(WORK REQUEST):
Skip all lines in the entries below that come before the one containing "Clinton Honda". Repeat that line and the rest exactly.

AVAILABLE DATA Start Marker

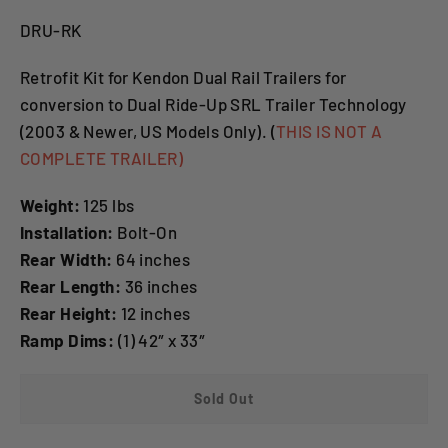
DRU-RK
Retrofit Kit for Kendon Dual Rail Trailers for
conversion to Dual Ride-Up SRL Trailer Technology
(2003 & Newer, US Models Only). (
THIS IS NOT A
COMPLETE TRAILER)
Weight:
125 lbs
Installation:
Bolt-On
Rear Width:
64 inches
Rear Length:
36 inches
Rear Height:
12 inches
Ramp Dims:
(1) 42″ x 33″
Sold Out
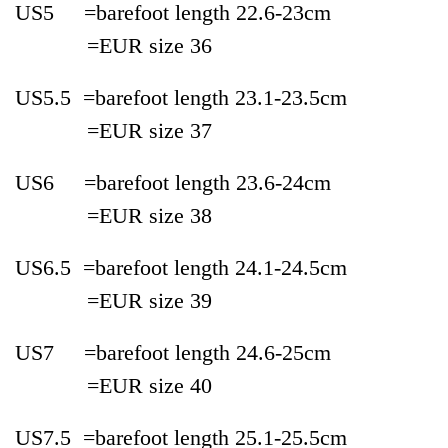
US5 =bare
foot length 22.6-
23cm
=EUR
size
36
US5.5 =
bare
foot length 23.1-
23.5cm
=EUR
size
37
US6 =
bare
foot length 23.6-
24cm
=EUR
size
38
US6.5 =
bare
foot length 24.1-
24.5cm
=EUR
size
39
US7 =
bare
foot length 24.6-
25cm
=EUR
size
40
US7.5 =
bare
foot length 25.1-
25.5cm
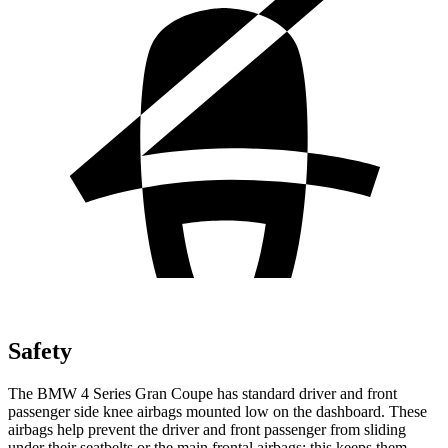
Safety
The BMW 4 Series Gran Coupe has standard driver and front
passenger side knee airbags mounted low on the dashboard. These
airbags help prevent the driver and front passenger from sliding
under their seatbelts or the main frontal airbags; this keeps them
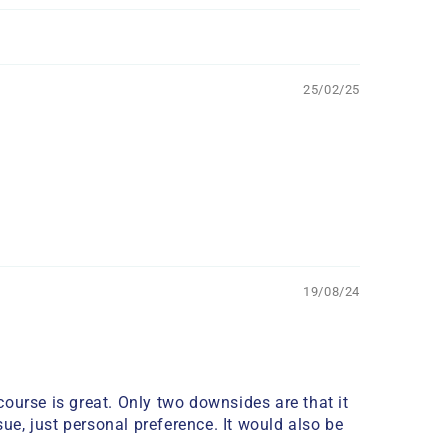
25/02/25
19/08/24
ourse is great. Only two downsides are that it
ue, just personal preference. It would also be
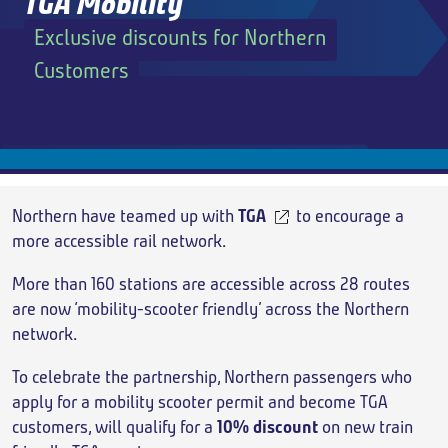
TGA Mobility
Exclusive discounts for Northern
Add return
Customers
Breadcrumb
Northern have teamed up with
TGA
to encourage a
more accessible rail network.
More than 160 stations are accessible across 28 routes
are now ‘mobility-scooter friendly’ across the Northern
network.
To celebrate the partnership, Northern passengers who
apply for a mobility scooter permit and become TGA
customers, will qualify for a
10% discount
on new train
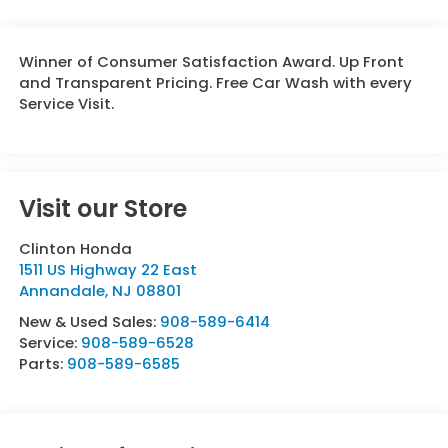
Winner of Consumer Satisfaction Award. Up Front
and Transparent Pricing. Free Car Wash with every
Service Visit.
Visit our Store
Clinton Honda
1511 US Highway 22 East
Annandale
,
NJ
08801
New & Used Sales:
908-589-6414
Service:
908-589-6528
Parts:
908-589-6585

AVAILABLE DATA End Marker

(THE COMPLETED TASK):
Clinton Honda
1511 US Highway 22 East
Annandale
,
NJ
08801
New & Used Sales:
908-589-6414
Service:
908-589-6528
Parts:
908-589-6585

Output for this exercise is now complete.